Set some alarms.
Being late for an ADHD person is not an act of maliciousness, and being highly aware that your lateness causes others annoyance, inconvenience, and harm mostly causes anxiety and self esteem issues, rather than fixing the lateness. Time blindness is common in ADHD. It’s really hard to keep track of time without external help. Why they are late will inform some of the things they can do to help this. Are they forgetting that they need to be somewhere at a certain time? Set a series of alarms at intervals before they need to leave (an hour before, a half hour before, 15 minutes, 5 minutes, and time to go). Are they aware they need to leave at a certain time, but get distracted by other things? Leaving less time to get ready actually helps me not get distracted. Are they forgetting things that they have to go back for?

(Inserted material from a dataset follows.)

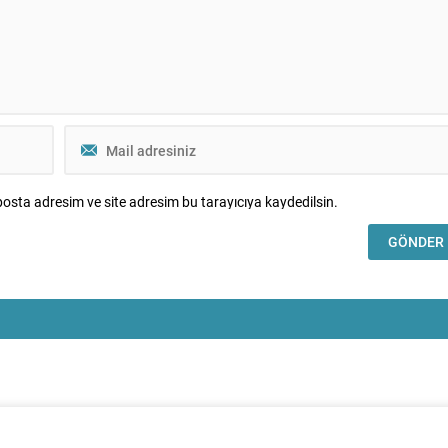
osta adresim ve site adresim bu tarayıcıya kaydedilsin.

Laying things out beforehand and having dedicated locations for necessary things is helpful.
You can train yourself to think about schedules in terms of when you need to leave or when you need to start something, but the default tends to be thinking about it in terms of when you need to be there or when it needs to be done, and our brains just don’t deal as well with that. For example: I need to be there at 8. Well, the fastest I’ve ever gotten there is 45 minutes, and so that becomes the default time in my brain, and I figure I’d better be going by 7:15 – except I’ve forgotten that brushing my teeth takes 5 minutes – it’s a 2 minute timer, how could it possibly take longer than 2 minutes? And I’ve forgotten that it actually takes time to gather my things, even if I’ve set them out, and walk out to the car – just because I’m ready to go at 7:15 doesn’t mean that’s the time I’m leaving the driveway. So I’m leaving at like 7:25, but that’s ok, right, that’s not that late – except that the last time I made it in 45 minutes was at a different time of day and there was no traffic and no weather, and somehow it takes closer to an hour to get there, so I got there 20 minutes late. Again. And I can’t seem to make my brain believe that walking to the car takes time or that the trip actually should take an hour. And it doesn’t make any difference that people are waiting on me or that I’m going to get in trouble for being late, because if those things made a difference, I’d have solved this issue 3 decades and a couple of anxiety attacks ago. I do better when I tell myself I have to leave the house at 7 rather than I have to be there at 8, because that gives my brain less room to be overly optimistic. I tell myself I have to be in the shower by 6, rather than I need to be finished showering by 6:30 – because I have no concept of how long I’m taking once I’m in there. I try to leave myself with only the time that I need to get there, because if I have 10 minutes that I don’t absolutely need, I’m going to spend 20 minutes doing dishes or changing the laundry loads quick before I leave. I set 3 alarms to get up and two to leave the house. And I’ve never kept a job that was strict about time or friends who weren’t understanding and tolerant, because I’m not actually a masochist.